NVIDIA is seeking a Senior AI Infrastructure Engineer for their DGX Cloud group to design and maintain large-scale production systems. This role combines software and systems engineering, requiring expertise in systems, networking, coding, database management, and cloud technologies. As part of the DGX Cloud SRE team, you'll ensure reliable GPU cloud services while managing system changes and capacity.
The position offers an opportunity to work with cutting-edge AI infrastructure at NVIDIA, a leader in accelerated computing and AI technology. You'll be responsible for building and maintaining the backbone of NVIDIA's AI training and inferencing platforms, working with multi-GPU clusters and distributed systems.

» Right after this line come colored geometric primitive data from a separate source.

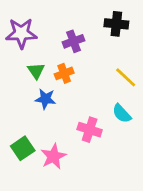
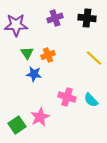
purple cross: (74, 41) -> (55, 18), moved
cyan semicircle: (122, 114) -> (91, 100), moved
green square: (23, 148) -> (17, 125), moved

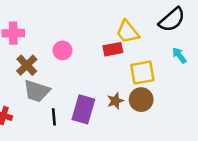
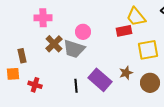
gray trapezoid: (37, 91) -> (74, 49), moved
brown circle: (141, 100) -> (150, 83), moved
purple rectangle: (83, 109) -> (100, 80), turned -65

The role demands both technical expertise and collaborative skills, with opportunities to influence system design and implementation. NVIDIA's culture emphasizes diversity, intellectual curiosity, and problem-solving in a blame-free environment. They encourage self-direction while providing support and mentorship for professional growth.
This is an excellent opportunity for experienced engineers passionate about large-scale distributed systems and AI infrastructure. The position offers competitive compensation, including a base salary range of $184,000 - $356,500 (depending on level), equity, and benefits. NVIDIA's status as a technology leader and their commitment to groundbreaking developments in AI and High-Performance Computing make this an exciting opportunity for those looking to make an impact in the field of AI infrastructure.